— Problem —
Repeat, word for word, every line from the line holding "กระทรวงแรงงาน" through the final line of the entries below. Skip all pictures.

— Task data —
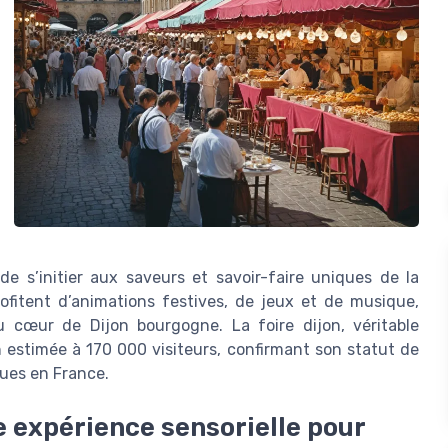
 s’initier aux saveurs et savoir-faire uniques de la
ofitent d’animations festives, de jeux et de musique,
u cœur de Dijon bourgogne. La foire dijon, véritable
 estimée à 170 000 visiteurs, confirmant son statut de
ues en France.
e expérience sensorielle pour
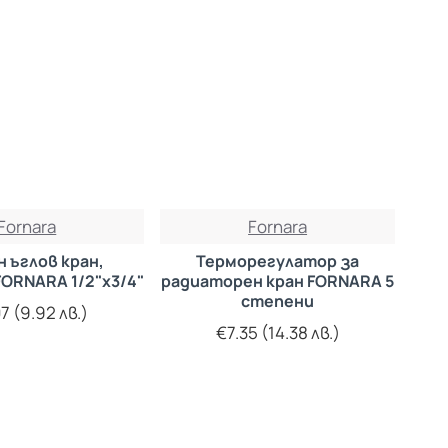
Fornara
Fornara
н ъглов кран,
Терморегулатор за
ORNARA 1/2"х3/4"
радиаторен кран FORNARA 5
степени
7 (9.92 лв.)
€7.35 (14.38 лв.)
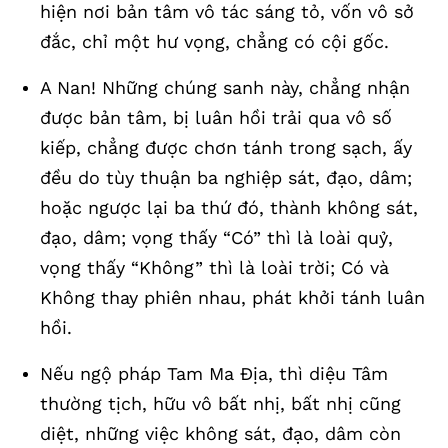
hiện nơi bản tâm vô tác sáng tỏ, vốn vô sở
đắc, chỉ một hư vọng, chẳng có cội gốc.
A Nan! Những chúng sanh này, chẳng nhận
được bản tâm, bị luân hồi trải qua vô số
kiếp, chẳng được chơn tánh trong sạch, ấy
đều do tùy thuận ba nghiệp sát, đạo, dâm;
hoặc ngược lại ba thứ đó, thành không sát,
đạo, dâm; vọng thấy “Có” thì là loài quỷ,
vọng thấy “Không” thì là loài trời; Có và
Không thay phiên nhau, phát khởi tánh luân
hồi.
Nếu ngộ pháp Tam Ma Địa, thì diệu Tâm
thường tịch, hữu vô bất nhị, bất nhị cũng
diệt, những việc không sát, đạo, dâm còn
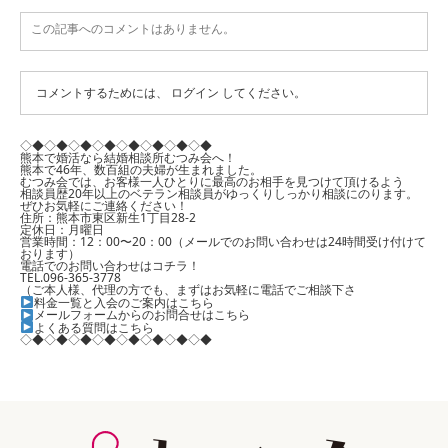
この記事へのコメントはありません。
コメントするためには、
ログイン
してください。
◇◆◇◆◇◆◇◆◇◆◇◆◇◆◇◆
熊本で婚活なら結婚相談所むつみ会へ！
熊本で46年、数百組の夫婦が生まれました。
むつみ会では、お客様一人ひとりに最高のお相手を見つけて頂けるよう
相談員歴20年以上のベテラン相談員がゆっくりしっかり相談にのります。
ぜひお気軽にご連絡ください！
住所：熊本市東区新生1丁目28-2
定休日：月曜日
営業時間：12：00〜20：00（メールでのお問い合わせは24時間受け付けて
おります）
電話でのお問い合わせはコチラ！
TEL.096-365-3778
（ご本人様、代理の方でも、まずはお気軽に電話でご相談下さ
料金一覧と入会のご案内はこちら
メールフォームからのお問合せはこちら
よくある質問はこちら
◇◆◇◆◇◆◇◆◇◆◇◆◇◆◇◆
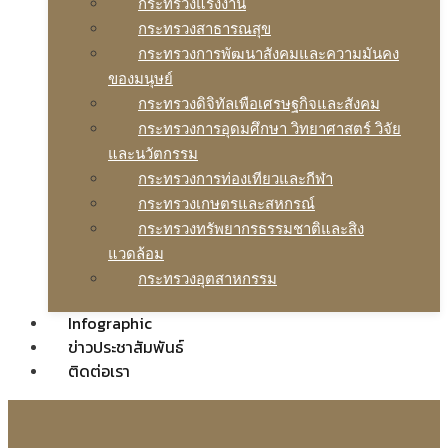
กระทรวงแรงงาน
กระทรวงสาธารณสุข
กระทรวงการพัฒนาสังคมและความมันคง
ของมนุษย์
กระทรวงดิจิทัลเพือเศรษฐกิจและสังคม
กระทรวงการอุดมศึกษา วิทยาศาสตร์ วิจัย
และนวัตกรรม
กระทรวงการท่องเทียวและกีฬา
กระทรวงเกษตรและสหกรณ์
กระทรวงทรัพยากรธรรมชาติและสิง
แวดล้อม
กระทรวงอุตสาหกรรม
Infographic
ข่าวประชาสัมพันธ์
ติดต่อเรา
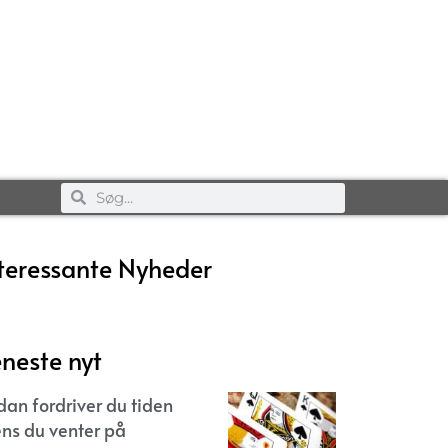
teressante Nyheder
neste nyt
dan fordriver du tiden
ns du venter på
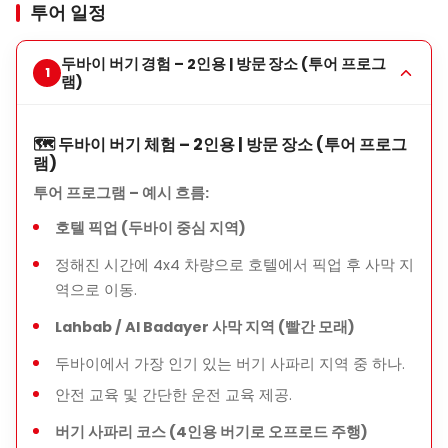
투어 일정
⏱️ 소요 시간 & 일정
두바이 버기 경험 – 2인용 | 방문 장소 (투어 프로그
총 투어 시간:
약 3–4시간
(이동 포함)
램)
버기 주행 시간:
30분 / 45분 / 60분
(패키지에 따라 다름)
투어 시간: 오전 이른 시간 또는 일몰 옵션 가능
🗺️ 두바이 버기 체험 – 2인용 | 방문 장소 (투어 프로그
램)
🛡️ 안전 & 편안함
투어 프로그램 – 예시 흐름:
모든 버기 차량은
정기 점검 및 안전 기준에 부합
호텔 픽업 (두바이 중심 지역)
투어 전
간단한 안전 브리핑
이 제공됩니다
정해진 시간에 4x4 차량으로 호텔에서 픽업 후 사막 지
가이드가 주행 동안 그룹과 함께 합니다
역으로 이동.
헬멧 착용은 필수입니다
Lahbab / Al Badayer 사막 지역 (빨간 모래)
두바이에서 가장 인기 있는 버기 사파리 지역 중 하나.
🎯 누구에게 적합한가?
안전 교육 및 간단한 운전 교육 제공.
모험과 아드레날린을 사랑하는 사람들
버기 사파리 코스 (4인용 버기로 오프로드 주행)
커플과 친구 그룹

— Answer below —
กระทรวงแรงงาน
กระทรวงสาธารณสุข
กระทรวงการพัฒนาสังคมและความมันคง
ของมนุษย์
กระทรวงดิจิทัลเพือเศรษฐกิจและสังคม
กระทรวงการอุดมศึกษา วิทยาศาสตร์ วิจัย
และนวัตกรรม
กระทรวงการท่องเทียวและกีฬา
กระทรวงเกษตรและสหกรณ์
กระทรวงทรัพยากรธรรมชาติและสิง
แวดล้อม
กระทรวงอุตสาหกรรม
Infographic
ข่าวประชาสัมพันธ์
ติดต่อเรา
teressante Nyheder
neste nyt
dan fordriver du tiden
ns du venter på
투어 일정
⏱️ 소요 시간 & 일정
두바이 버기 경험 – 2인용 | 방문 장소 (투어 프로그
총 투어 시간:
약 3–4시간
(이동 포함)
램)
버기 주행 시간:
30분 / 45분 / 60분
(패키지에 따라 다름)
투어 시간: 오전 이른 시간 또는 일몰 옵션 가능
🗺️ 두바이 버기 체험 – 2인용 | 방문 장소 (투어 프로그
램)
🛡️ 안전 & 편안함
투어 프로그램 – 예시 흐름:
모든 버기 차량은
정기 점검 및 안전 기준에 부합
호텔 픽업 (두바이 중심 지역)
투어 전
간단한 안전 브리핑
이 제공됩니다
정해진 시간에 4x4 차량으로 호텔에서 픽업 후 사막 지
가이드가 주행 동안 그룹과 함께 합니다
역으로 이동.
헬멧 착용은 필수입니다
Lahbab / Al Badayer 사막 지역 (빨간 모래)
두바이에서 가장 인기 있는 버기 사파리 지역 중 하나.
🎯 누구에게 적합한가?
안전 교육 및 간단한 운전 교육 제공.
모험과 아드레날린을 사랑하는 사람들
버기 사파리 코스 (4인용 버기로 오프로드 주행)
커플과 친구 그룹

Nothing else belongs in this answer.